第十六章 記録の重なり
三浦は、二つの画面を並べて表示した。
一方は、舟木隆の最終月の介護記録。もう一方は、新しい入所者の直近一か月の記録だった。日付は違う。名前も違う。だが、文章の流れは、奇妙なほど似通っている。
〈食事摂取量やや低下。見守りにて対応〉 〈食事中、軽度むせ込みあり。経過観察〉 〈夜間、呼吸音荒い場面あり。様子観察〉
行を追うごとに、差異は消えていく。語尾、助詞、改行の位置。誰が書いたかは違うはずなのに、文体は同一だった。まるで、一つの文章が時間をずらして複製されているようだった。
三浦は、背中に冷たいものが走るのを感じた。
これは偶然ではない。だが、意図的でもない。
現場で共有されている「正しい書き方」が、職員の手を通して再生産されている。その結果、異なる人間の経過が、同じ物語に圧縮されていく。
舟木の記録の最後には、あの夜の文章がある。
〈夜間帯、呼吸状態急変。救急要請するも死亡確認〉
三浦は、その一文を、新しい入所者の画面に重ねて想像した。違和感はなかった。違和感がないこと自体が、異常だった。
職員同士の会話も、似てきている。
「この前の人と、ちょっと似てますね」
誰かがそう言い、別の誰かが笑って受け流す。
「高齢者施設なんて、みんな似たような経過ですよ」
その言葉は、安心をもたらすと同時に、思考を止める。
三浦は理解していた。記録が似ていくのは、手を抜いているからではない。むしろ逆だ。問題が起きないように、最も安全な表現を選び続けた結果なのだ。

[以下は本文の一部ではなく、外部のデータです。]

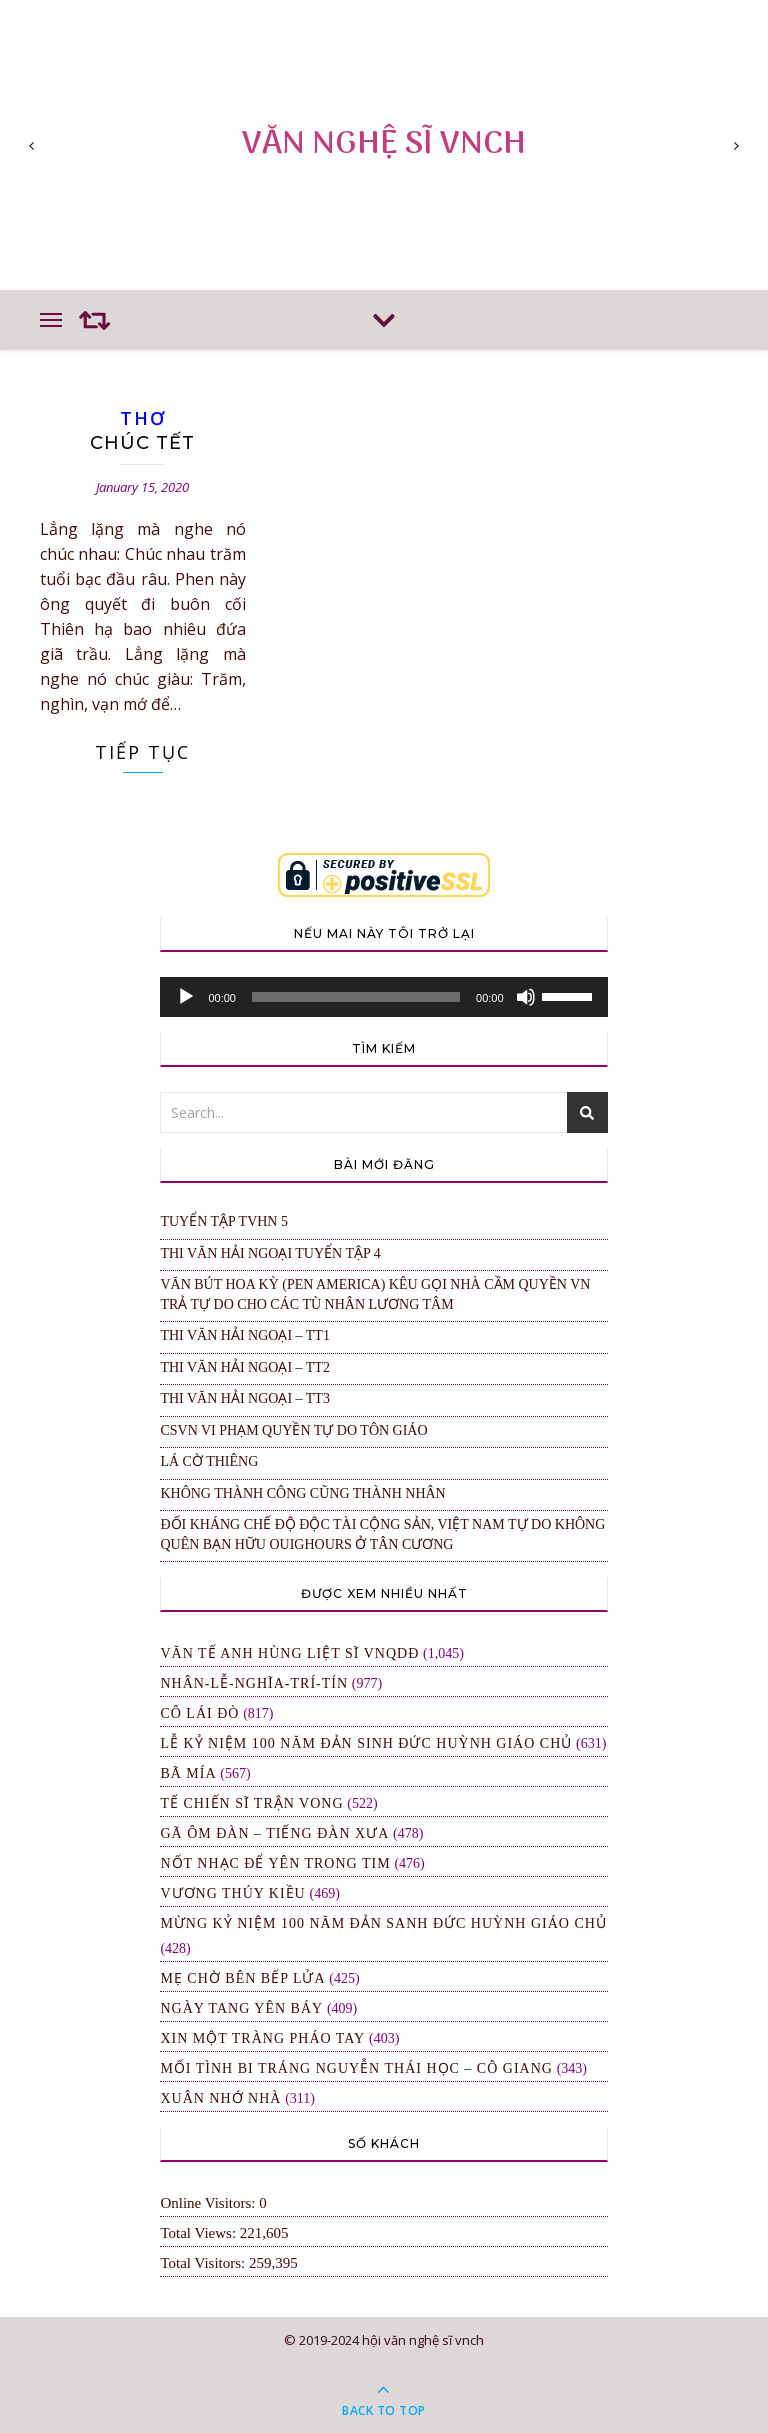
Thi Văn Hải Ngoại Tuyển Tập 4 (270, 1253)
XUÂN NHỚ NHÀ (220, 2098)
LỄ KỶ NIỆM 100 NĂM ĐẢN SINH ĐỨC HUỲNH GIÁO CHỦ (366, 1743)
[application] (383, 997)
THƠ (142, 418)
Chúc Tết (142, 443)
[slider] (356, 997)
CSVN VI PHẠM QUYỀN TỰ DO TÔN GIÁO (293, 1430)
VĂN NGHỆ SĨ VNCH (384, 144)
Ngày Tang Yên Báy (241, 2008)
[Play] (186, 997)
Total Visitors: (204, 2263)
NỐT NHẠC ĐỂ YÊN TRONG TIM (275, 1863)
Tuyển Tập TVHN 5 (224, 1221)
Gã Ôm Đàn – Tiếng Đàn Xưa (274, 1833)
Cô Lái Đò (199, 1713)
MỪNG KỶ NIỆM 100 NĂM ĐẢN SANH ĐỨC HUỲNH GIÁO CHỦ (383, 1923)
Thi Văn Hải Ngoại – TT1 (245, 1335)
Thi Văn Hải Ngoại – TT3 (245, 1398)
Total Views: (199, 2233)
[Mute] (526, 997)
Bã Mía (188, 1773)
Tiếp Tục (142, 752)
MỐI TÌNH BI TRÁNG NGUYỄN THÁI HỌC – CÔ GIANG (356, 2068)
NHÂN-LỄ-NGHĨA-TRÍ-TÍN (254, 1683)
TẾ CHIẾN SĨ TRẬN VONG (251, 1803)
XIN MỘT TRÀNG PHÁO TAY (262, 2038)
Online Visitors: (209, 2203)
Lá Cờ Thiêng (209, 1461)
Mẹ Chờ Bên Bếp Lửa (242, 1978)
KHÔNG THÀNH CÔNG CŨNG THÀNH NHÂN (302, 1493)
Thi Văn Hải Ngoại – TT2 (245, 1367)
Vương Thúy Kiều (232, 1893)
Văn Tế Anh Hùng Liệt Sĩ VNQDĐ (289, 1653)
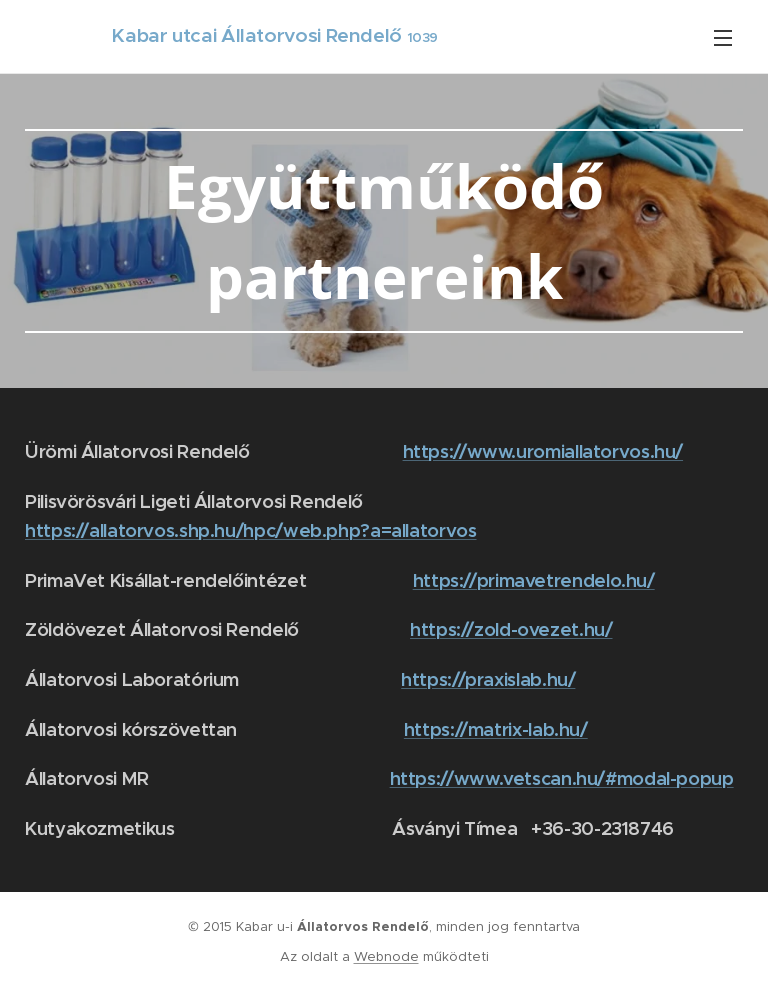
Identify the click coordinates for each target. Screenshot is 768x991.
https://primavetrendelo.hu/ (534, 580)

だが、その安全は、個々の差異を消す。消えた差異の中にこそ、本来なら判断の根拠になるはずの兆しがあった。
新しい入所者の咳は、以前よりも深くなっている。夜間の呼吸音も、明らかに変わった。だが、それを記録に落とすとき、使える言葉は限られている。
〈以前より咳込み増加傾向。注意しながら対応〉
舟木の記録にも、同じ一文があった。
三浦は、画面を閉じた。
二つの記録が重なった瞬間、自分が何をしているのか、分からなくなったからだ。これは比較なのか、予測なのか。それとも、確認なのか。
はっきりしているのは一つだけだった。
この文章の先に、同じ結末が用意されている。
そして、その文章を書き続けているのは、自分たちだということだった。